カゼ⋯ニセヤマがあの牢屋に来てな。せっかく暇だし少し話そうと思って声をかけたんだよ。
「よぉ、俺らの減刑頼んでくんない?」
「チッ」
そんな軽口に対して舌打ちしてどっかいくから苛ついてんのかなと思って放っといたんだよ。

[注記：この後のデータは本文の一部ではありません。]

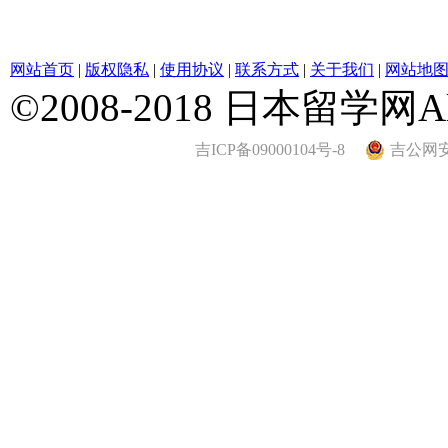
网站首页
|
版权隐私
|
使用协议
|
联系方式
|
关于我们
|
网站地
©2008-2018 日本留学网All 
吉ICP备09000104号-8
吉公网安备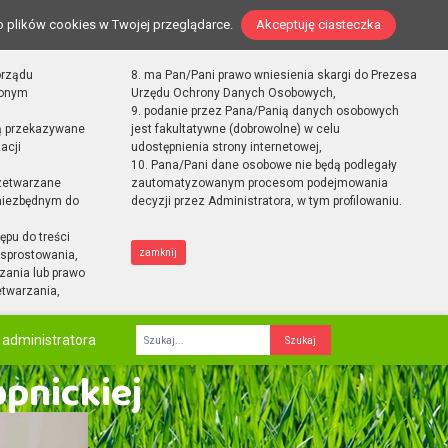
o plików cookies w Twojej przeglądarce.
Akceptuję ciasteczka
orządu
8. ma Pan/Pani prawo wniesienia skargi do Prezesa
zonym
Urzędu Ochrony Danych Osobowych,
9. podanie przez Pana/Panią danych osobowych
ą przekazywane
jest fakultatywne (dobrowolne) w celu
acji
udostępnienia strony internetowej,
10. Pana/Pani dane osobowe nie będą podlegały
zetwarzane
zautomatyzowanym procesom podejmowania
 niezbędnym do
decyzji przez Administratora, w tym profilowaniu.
ępu do treści
zamknij
sprostowania,
zania lub prawo
etwarzania,
 administratora
Fraza
opnickiej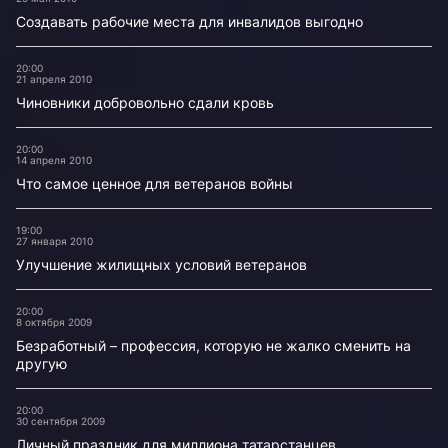
Создавать рабочие места для инвалидов выгодно
20:00
21 апреля 2010
Чиновники добровольно сдали кровь
20:00
14 апреля 2010
Что самое ценное для ветеранов войны
19:00
27 января 2010
Улучшение жилищных условий ветеранов
20:00
8 октября 2009
Безработный – профессия, которую не жалко сменить на
другую
20:00
30 сентября 2009
Личный праздник для миллиона татарстанцев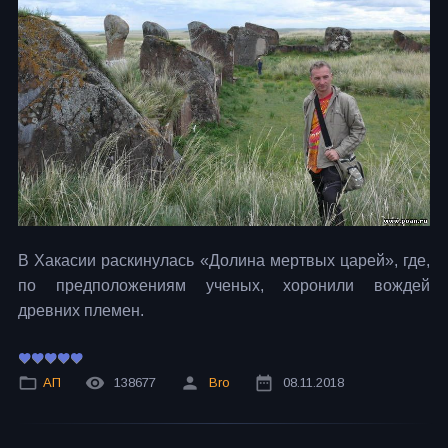
В Хакасии раскинулась «Долина мертвых царей», где,
по предположениям ученых, хоронили вождей
древних племен.
АП
138677
Bro
08.11.2018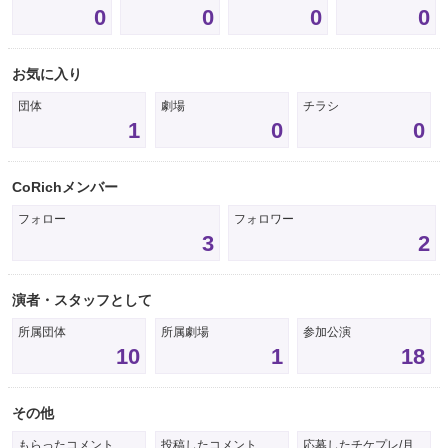
0
0
0
0
お気に入り
団体
劇場
チラシ
1
0
0
CoRichメンバー
フォロー
フォロワー
3
2
演者・スタッフとして
所属団体
所属劇場
参加公演
10
1
18
その他
もらったコメント
投稿したコメント
応募したチケプレ/月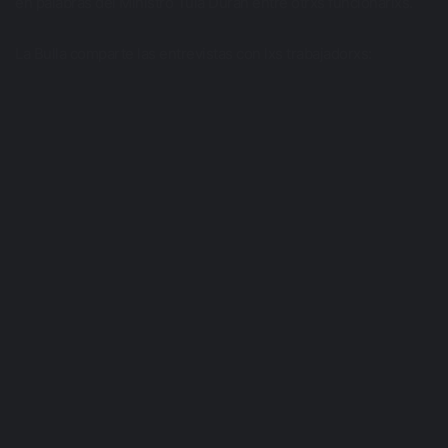
en palabras del Ministro Tula Duran entre otrxs funcionarixs.
La Bulla comparte las entrevistas con lxs trabajadorxs: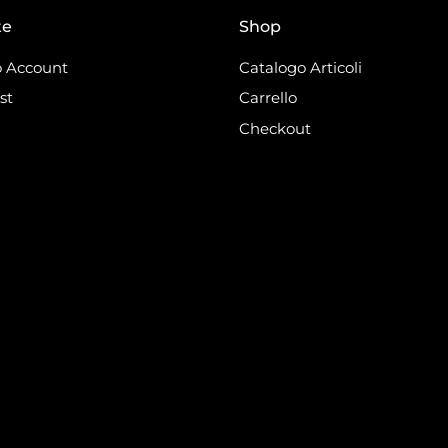
te
Shop
 Account
Catalogo Articoli
st
Carrello
Checkout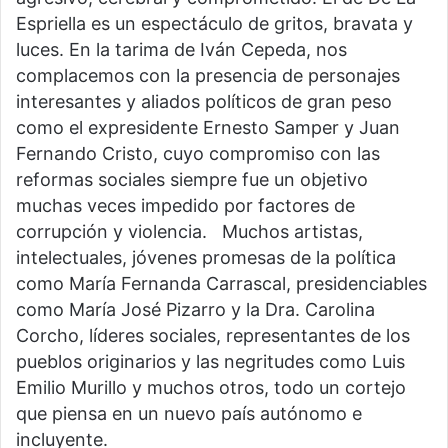
Espriella es un espectáculo de gritos, bravata y
luces. En la tarima de Iván Cepeda, nos
complacemos con la presencia de personajes
interesantes y aliados políticos de gran peso
como el expresidente Ernesto Samper y Juan
Fernando Cristo, cuyo compromiso con las
reformas sociales siempre fue un objetivo
muchas veces impedido por factores de
corrupción y violencia. Muchos artistas,
intelectuales, jóvenes promesas de la política
como María Fernanda Carrascal, presidenciables
como María José Pizarro y la Dra. Carolina
Corcho, líderes sociales, representantes de los
pueblos originarios y las negritudes como Luis
Emilio Murillo y muchos otros, todo un cortejo
que piensa en un nuevo país autónomo e
incluyente.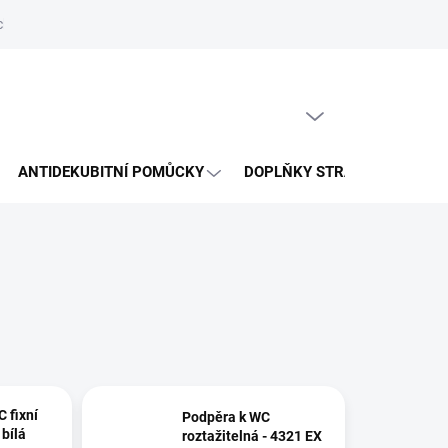
hrany osobních údajů
Reklamační řád
Napište nám
PRÁZDNÝ KOŠÍK
NÁKUPNÍ
KOŠÍK
ANTIDEKUBITNÍ POMŮCKY
DOPLŇKY STRAVY
VÝP
 fixní
Podpěra k WC
á
roztažitelná - 4321 EX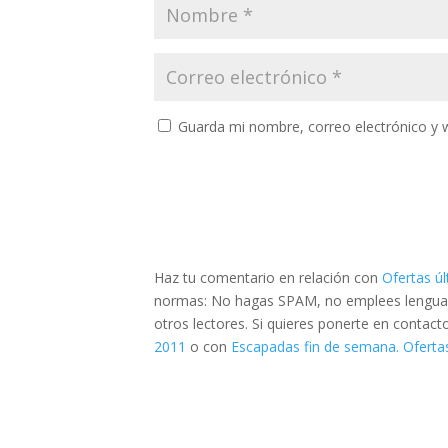
Guarda mi nombre, correo electrónico y 
Haz tu comentario en relación con
Ofertas ú
normas: No hagas SPAM, no emplees lenguaje 
otros lectores. Si quieres ponerte en contac
2011
o con
Escapadas fin de semana. Ofertas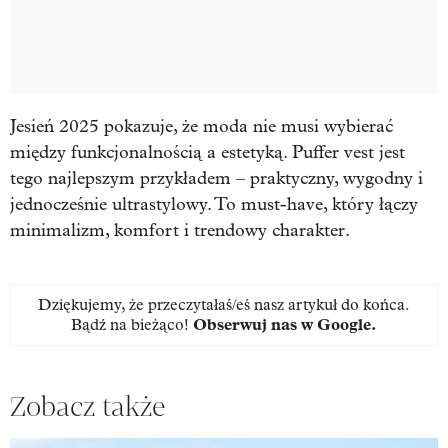
Jesień 2025 pokazuje, że moda nie musi wybierać
między funkcjonalnością a estetyką. Puffer vest jest
tego najlepszym przykładem – praktyczny, wygodny i
jednocześnie ultrastylowy. To must-have, który łączy
minimalizm, komfort i trendowy charakter.
Dziękujemy, że przeczytałaś/eś nasz artykuł do końca.
Bądź na bieżąco!
Obserwuj nas w Google
.
Zobacz także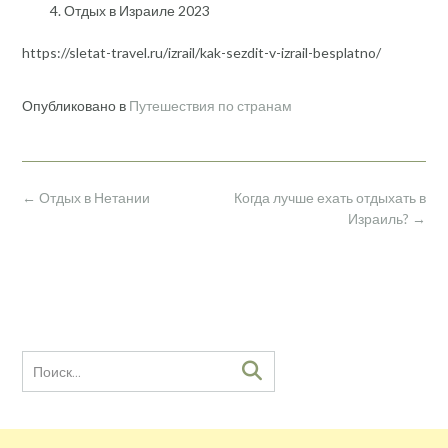
Отдых в Израиле 2023
https://sletat-travel.ru/izrail/kak-sezdit-v-izrail-besplatno/
Опубликовано в
Путешествия по странам
Навигация
←
Отдых в Нетании
Когда лучше ехать отдыхать в
по
Израиль?
→
записям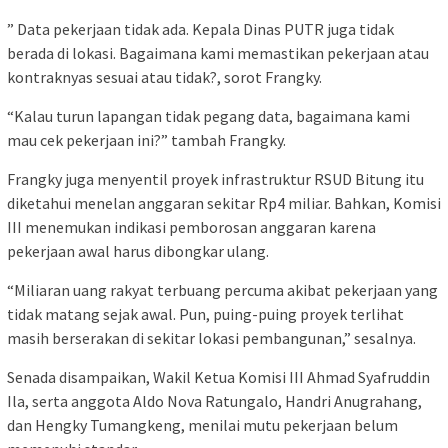
” Data pekerjaan tidak ada. Kepala Dinas PUTR juga tidak
berada di lokasi. Bagaimana kami memastikan pekerjaan atau
kontraknyas sesuai atau tidak?, sorot Frangky.
“Kalau turun lapangan tidak pegang data, bagaimana kami
mau cek pekerjaan ini?” tambah Frangky.
Frangky juga menyentil proyek infrastruktur RSUD Bitung itu
diketahui menelan anggaran sekitar Rp4 miliar. Bahkan, Komisi
III menemukan indikasi pemborosan anggaran karena
pekerjaan awal harus dibongkar ulang.
“Miliaran uang rakyat terbuang percuma akibat pekerjaan yang
tidak matang sejak awal. Pun, puing-puing proyek terlihat
masih berserakan di sekitar lokasi pembangunan,” sesalnya.
Senada disampaikan, Wakil Ketua Komisi III Ahmad Syafruddin
Ila, serta anggota Aldo Nova Ratungalo, Handri Anugrahang,
dan Hengky Tumangkeng, menilai mutu pekerjaan belum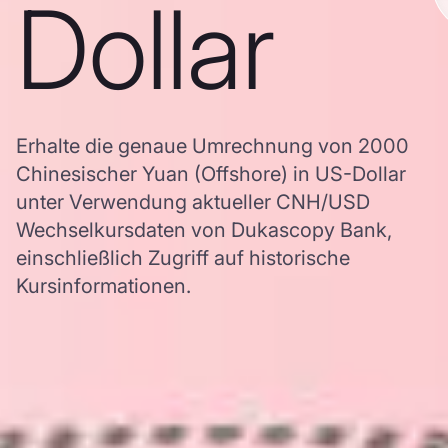
Dollar
Erhalte die genaue Umrechnung von 2000
Chinesischer Yuan (Offshore) in US-Dollar
unter Verwendung aktueller CNH/USD
Wechselkursdaten von Dukascopy Bank,
einschließlich Zugriff auf historische
Kursinformationen.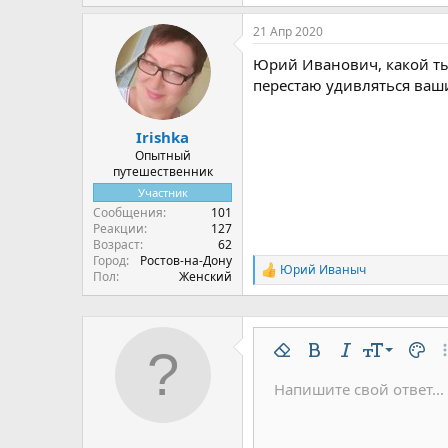
е
а
21 Апр 2020
к
ц
Юрий Иванович, какой ты
и
и
перестаю удивляться ваш
:
Irishka
Опытный
путешественник
Участник
Сообщения
101
Реакции
127
Возраст
62
Город
Ростов-на-Дону
Юрий Иваныч
Р
Пол
Женский
е
а
к
ц
9
и
Удалить форматирован
Жирный
Курсив
Размер шр
Цвет 
До
и
10
Напишите свой ответ...
:
Arial
Шрифт
Вставить горизонтальну
Спойлер
Зачёркнутый
Код
Подчёркнутый
Одностроч
Однос
12
Book Antiqua
15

ちょうど二人とも寝てたし、わざわざ大声だして呼び止めるほどでもなかったしな。
そっから体感で…20分位か?すると奥から帰ってきた。
だけどまぁ、さっきのこともあるし話しかけないでおこうと思って通り過ぎてったな。
そういやそのタイミングで起きたミーアが「なんか⋯臭いの。魔法でも使ったの?」って言ってたな。
多分そこで何かの仕込みをしてたんだろうな。
んで、次通った時は小さい籠にパンパンに蝋が詰めてたな。
他にもポッケに何か大量に入ってたぽいけどわからんかった。
「それ、何に使うんだ?」
「…」
「なんか甘い匂いすんな」
そんな会話だったかな。会話と言っても良いのか謎だったが。
多分チョコレートか?そんな感じの匂いがしたな。
んで、そのちょい後⋯10分ぐらいか?
してからこいつとメイドが走って来てな。
「よう!急いでどこいく⋯」
「ごめんまた後で!」
「何だったんだあいつ」
このくらいかな、あとは知っての通り治療して⋯って感じだ。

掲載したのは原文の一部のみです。